If a particular right of set off existed prior to the opening of insolvency proceedings then this right of set off will continue to exist in the insolvent company’s insolvency. In case a right of set off arises after the opening of insolvency proceedings, set off may be restricted.
Are there any statutory or third party interests (such as retention of title) that may take priority over a secured lender’s security in the event of an insolvency
In the event of an insolvency, the retention of title or the prolonged retention of title in which the conditional purchaser additionally assigns his future claims arising from the resale in advance to the conditional seller may take priority over the lender’s security.
Moreover, common practice among banks is the use of a lien approved, within the general terms and conditions that serves to secure all existing and future claims of the bank arising from the business relationship between the bank and the customer. In addition, the statutory lessor’s lien on the lessees property brought into the rental object may be relevant.
Are there any impending reforms in your jurisdiction which will make lending into your jurisdiction easier or harder for foreign lenders?
No such reform plans are known.
What proportion of the lending provided to companies consists of traditional bank debt versus alternative credit providers (including credit funds) and/or capital markets, and do you see any trends emerging in your jurisdiction?
The role of alternative credit (e.g. credit funds, insurance companies) has increased considerably in recent years.

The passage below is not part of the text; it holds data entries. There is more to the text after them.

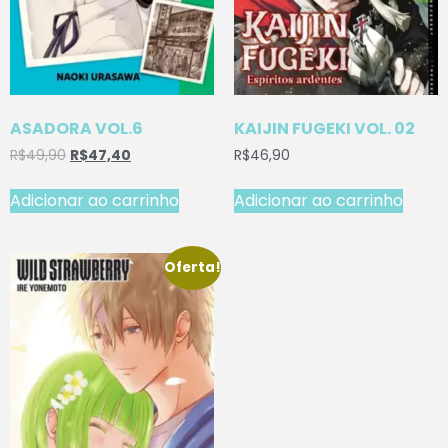
ASADORA VOL.6
KAIJIN FUGEKI VOL. 02
R$
49,90
R$
47,40
R$
46,90
Adicionar ao carrinho
Adicionar ao carrinho
Oferta!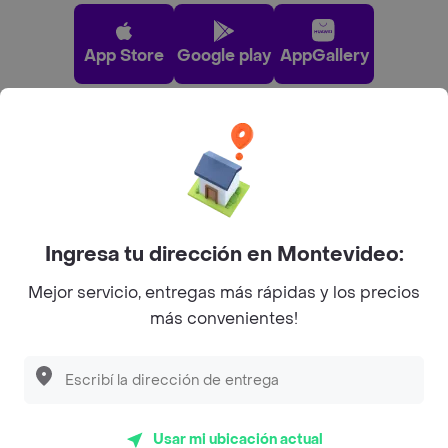
App Store
Google play
AppGallery
Pide tu comida favorita cerca de ti
Categorías
Ingresa tu dirección en Montevideo:
Unite a Rappi
Mejor servicio, entregas más rápidas y los precios
más convenientes!
Sobre Rappi
Descubre las
PROMOCIONES
que tenemos
para ti
Facebook
Twitter
Instagram
En esta página web usamos
cookies
para asegurarnos que
Usar mi ubicación actual
Ok
©
2026
Rappi Inc. All rights reserved.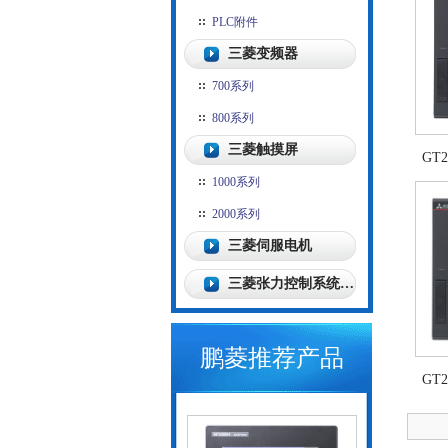
PLC附件
三菱变频器
700系列
800系列
三菱触摸屏
GT
1000系列
2000系列
三菱伺服电机
三菱张力控制系统…
鹏菱推荐产品
GT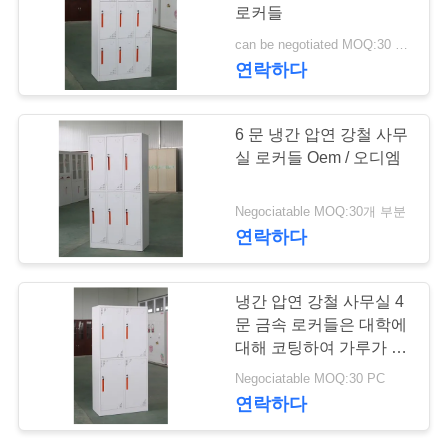
로커들
연
can be negotiated MOQ:30 PC
247
연락하다
락
이동할 수 있는 주춧
주
6 문 냉간 압연 강철 사무
대 내각
세
실 로커들 Oem / 오디엠
요
Negociatable MOQ:30개 부분
연락하다
뉴
60
냉간 압연 강철 사무실 4
스
호리호리한 금속 저
문 금속 로커들은 대학에
대해 코팅하여 가루가 됩
장 내각
니다
인
Negociatable MOQ:30 PC
연락하다
용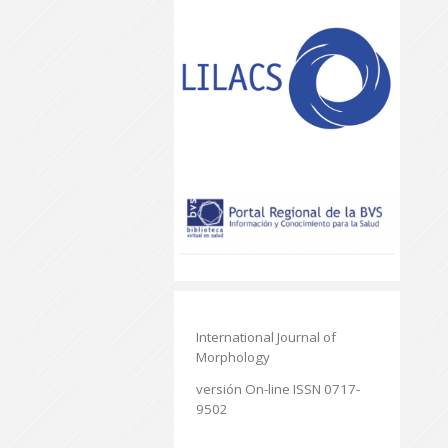
International Journal of
Morphology
versión On-line ISSN 0717-
9502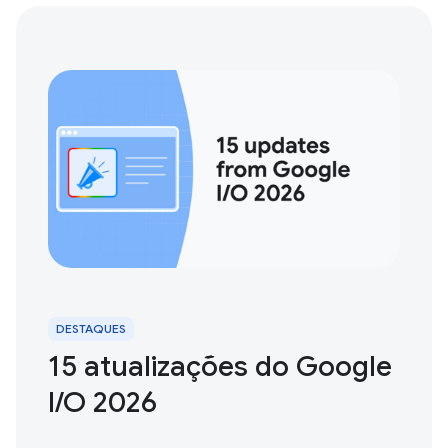
DESTAQUES
15 atualizações do Google
I / O 2026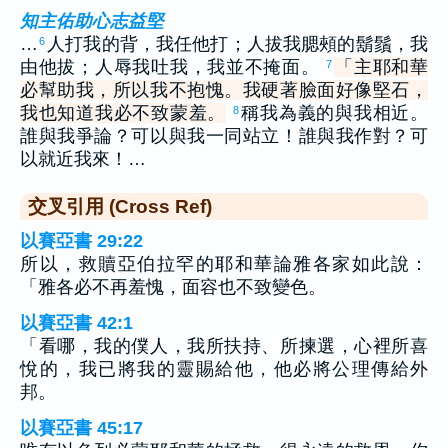
知主佑助心志益堅
…
人打我的背，我任他打；人拔我腮頰的鬍鬚，我
6
由他拔；人辱我吐我，我並不掩面。
「主耶和華
7
必幫助我，所以我不抱愧。我硬著臉面好像堅石，
我也知道我必不致蒙羞。
稱我為義的與我相近。
8
誰與我爭論？可以與我一同站立！誰與我作對？可
以就近我來！…
交叉引用 (Cross Ref)
以賽亞書 29:22
所以，救贖亞伯拉罕的耶和華論雅各家如此說：
「雅各必不再羞愧，面容也不致變色。
以賽亞書 42:1
「看哪，我的僕人，我所扶持、所揀選，心裡所喜
悅的，我已將我的靈賜給他，他必將公理傳給外
邦。
以賽亞書 45:17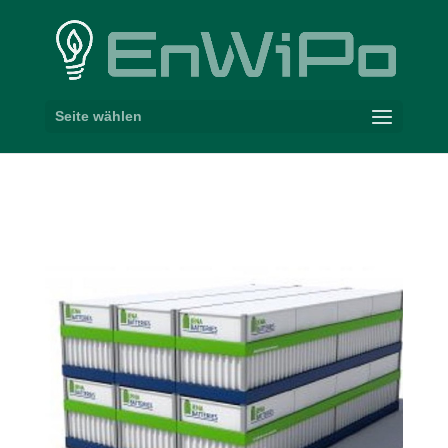
Seite wählen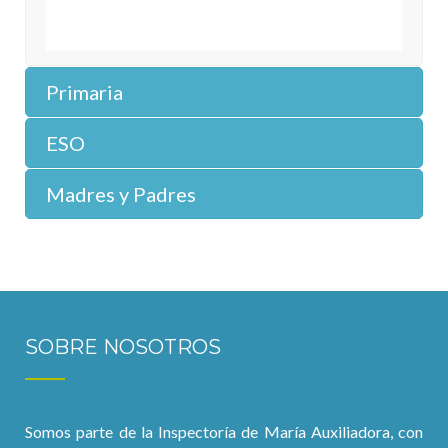
Primaria
ESO
Madres y Padres
SOBRE NOSOTROS
Somos parte de la Inspectoría de María Auxiliadora, con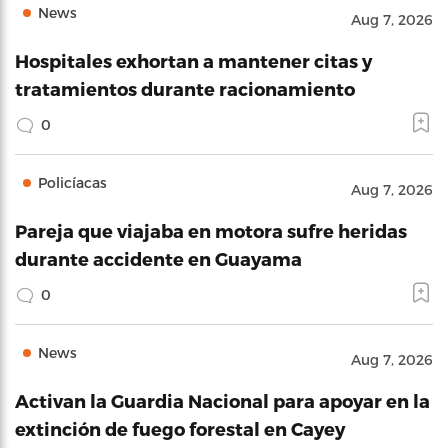
News
Aug 7, 2026
Hospitales exhortan a mantener citas y
tratamientos durante racionamiento
0
Policíacas
Aug 7, 2026
Pareja que viajaba en motora sufre heridas
durante accidente en Guayama
0
News
Aug 7, 2026
Activan la Guardia Nacional para apoyar en la
extinción de fuego forestal en Cayey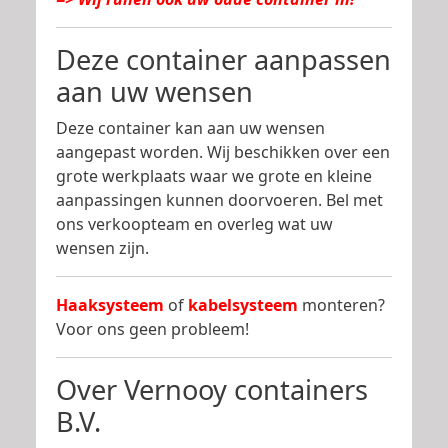
Deze container aanpassen
aan uw wensen
Deze container kan aan uw wensen
aangepast worden. Wij beschikken over een
grote werkplaats waar we grote en kleine
aanpassingen kunnen doorvoeren. Bel met
ons verkoopteam en overleg wat uw
wensen zijn.
Haaksysteem
of
kabelsysteem
monteren?
Voor ons geen probleem!
Over Vernooy containers
B.V.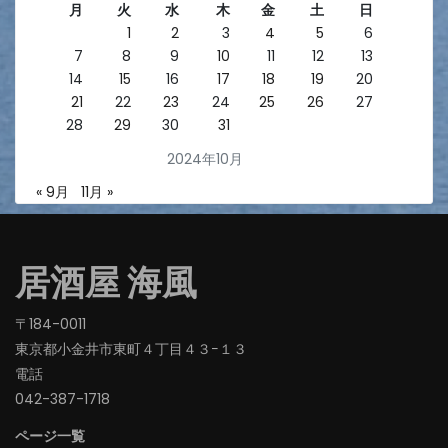
月
火
水
木
金
土
日
1
2
3
4
5
6
7
8
9
10
11
12
13
14
15
16
17
18
19
20
21
22
23
24
25
26
27
28
29
30
31
2024年10月
« 9月
11月 »
居酒屋 海風
〒184-0011
東京都小金井市東町４丁目４３−１３
電話
042-387-1718‬
ページ一覧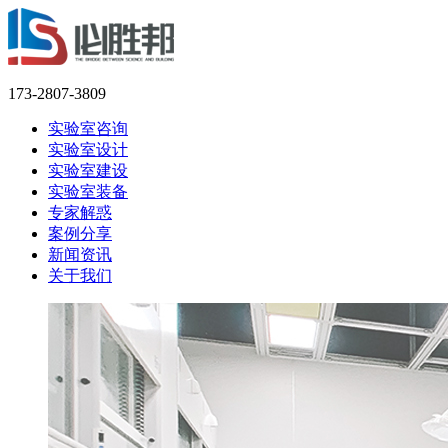
173-2807-3809
实验室咨询
实验室设计
实验室建设
实验室装备
专家解惑
案例分享
新闻资讯
关于我们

In particular in the acquisition finance, real estate finance and asset based lending space there is a growing amount of alternative credit available and the number of actual transactions where funding has been provided through alternative sources of credit has increased and, in same markets, represent the majority of transactions.
Please comment on external factors causing changes to the drafting of secured lending documentation and the structuring of such deals such as (i) Brexit (ii) LIBOR transition and/or (iii) COVID 19
In relation to BREXIT, we do see an increasing number of transactions where bail-in language will need to be added to transaction documents in order to cater for the requirements applicable to banks regulated in the EU. In some transactions, parties decided to include bail-in language in the security documents. In addition, parties are more concerned with licensing requirements as EU-passporting will no longer work for UK domiciled lenders which causes certain roles (lender of record, agent/trustee) to be permored by continental entities.
The LIBOR transition has no particular bearing on German law governed lending transactions that would set them apart from those governed by other laws; parties would usually agree on a new benchmark rates and interest calculations, based on LMA recommended provisions (including on compounded interest).
COVID 19 has caused lenders and borrowers to discuss financial covenants in light of potential adjustment. This has certain effects on new transactions as parties seem to be more cautious when discussing and agreeing adjustment provisions (with a view to phrase those slightly more narrowly). COVID 19 requires parties to adjust certain transactions to the effects of the pandemic but the necessary changes to the existing documentation, namely covenant holidays pared with the introduction of liquidity covenants, is a trend addressing existing deals rather than setting a trend for documentation in general.